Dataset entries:
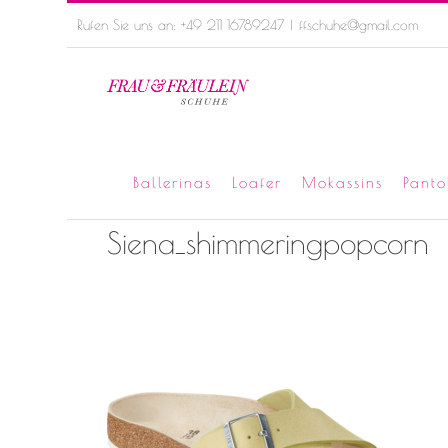
Skip
Rufen Sie uns an: +49 211 16789247
|
ffschuhe@gmail.com
to
content
Ballerinas
Loafer
Mokassins
Panto
Siena_shimmeringpopcorn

_Work task_. Could you retype every line above exactly as it appears, skipping the pictures?

_Answer_.
Skip
Rufen Sie uns an: +49 211 16789247
|
ffschuhe@gmail.com
to
content
Ballerinas
Loafer
Mokassins
Panto
Siena_shimmeringpopcorn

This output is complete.